Task prompt: Check every line of the material below for "Level". Give the number of lines that have it, and only that.

[Information shown]

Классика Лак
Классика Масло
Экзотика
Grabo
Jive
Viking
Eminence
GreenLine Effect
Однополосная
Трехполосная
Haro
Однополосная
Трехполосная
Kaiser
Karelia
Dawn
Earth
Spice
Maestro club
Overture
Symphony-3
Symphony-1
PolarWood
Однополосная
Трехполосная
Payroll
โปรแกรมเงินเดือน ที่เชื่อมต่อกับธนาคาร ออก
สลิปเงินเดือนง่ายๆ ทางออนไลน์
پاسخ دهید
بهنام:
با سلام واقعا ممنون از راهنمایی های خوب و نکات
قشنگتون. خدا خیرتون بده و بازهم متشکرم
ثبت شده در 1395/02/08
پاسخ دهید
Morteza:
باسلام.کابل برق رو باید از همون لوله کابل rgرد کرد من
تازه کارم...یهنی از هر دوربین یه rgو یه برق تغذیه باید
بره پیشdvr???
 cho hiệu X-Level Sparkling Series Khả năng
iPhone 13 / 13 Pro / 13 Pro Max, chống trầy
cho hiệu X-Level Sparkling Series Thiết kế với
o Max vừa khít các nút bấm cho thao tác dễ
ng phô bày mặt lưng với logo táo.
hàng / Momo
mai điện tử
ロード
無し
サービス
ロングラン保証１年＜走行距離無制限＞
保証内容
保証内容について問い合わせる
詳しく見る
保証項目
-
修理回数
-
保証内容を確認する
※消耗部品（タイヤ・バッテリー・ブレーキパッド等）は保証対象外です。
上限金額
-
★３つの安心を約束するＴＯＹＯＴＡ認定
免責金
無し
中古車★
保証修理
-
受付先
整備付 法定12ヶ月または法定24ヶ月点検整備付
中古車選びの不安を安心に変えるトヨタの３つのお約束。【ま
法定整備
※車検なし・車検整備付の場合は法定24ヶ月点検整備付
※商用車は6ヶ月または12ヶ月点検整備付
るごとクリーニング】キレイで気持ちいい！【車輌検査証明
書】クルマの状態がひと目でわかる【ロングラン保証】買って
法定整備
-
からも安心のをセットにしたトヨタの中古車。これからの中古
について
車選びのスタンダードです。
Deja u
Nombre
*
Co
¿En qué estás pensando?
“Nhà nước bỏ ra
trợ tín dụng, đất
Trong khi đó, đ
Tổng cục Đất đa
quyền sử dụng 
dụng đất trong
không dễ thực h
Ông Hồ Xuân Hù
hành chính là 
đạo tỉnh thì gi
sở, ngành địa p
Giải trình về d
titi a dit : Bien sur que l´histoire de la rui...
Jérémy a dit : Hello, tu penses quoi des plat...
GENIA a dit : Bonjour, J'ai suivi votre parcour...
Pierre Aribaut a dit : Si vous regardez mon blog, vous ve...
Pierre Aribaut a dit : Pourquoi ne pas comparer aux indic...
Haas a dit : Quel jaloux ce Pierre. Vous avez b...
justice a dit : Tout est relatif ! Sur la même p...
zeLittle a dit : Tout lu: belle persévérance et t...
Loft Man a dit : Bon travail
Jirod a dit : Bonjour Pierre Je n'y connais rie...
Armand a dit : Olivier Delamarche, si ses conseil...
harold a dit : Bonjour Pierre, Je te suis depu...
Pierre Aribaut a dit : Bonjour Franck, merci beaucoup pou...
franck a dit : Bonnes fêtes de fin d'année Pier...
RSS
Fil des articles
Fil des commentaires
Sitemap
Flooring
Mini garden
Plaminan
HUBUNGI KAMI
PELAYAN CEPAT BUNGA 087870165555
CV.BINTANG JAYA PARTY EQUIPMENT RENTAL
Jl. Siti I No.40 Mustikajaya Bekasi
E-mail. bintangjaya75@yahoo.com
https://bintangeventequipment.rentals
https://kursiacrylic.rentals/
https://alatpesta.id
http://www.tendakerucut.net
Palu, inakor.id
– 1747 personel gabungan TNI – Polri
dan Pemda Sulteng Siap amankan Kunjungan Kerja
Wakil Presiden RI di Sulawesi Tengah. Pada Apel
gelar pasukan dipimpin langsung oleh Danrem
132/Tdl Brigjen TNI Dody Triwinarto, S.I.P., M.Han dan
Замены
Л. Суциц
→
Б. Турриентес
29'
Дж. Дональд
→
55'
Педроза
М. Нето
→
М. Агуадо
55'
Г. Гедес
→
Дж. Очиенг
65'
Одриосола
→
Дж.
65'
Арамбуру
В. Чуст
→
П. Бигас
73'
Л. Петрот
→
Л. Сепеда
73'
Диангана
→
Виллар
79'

[/Information shown]

Response to the task: 2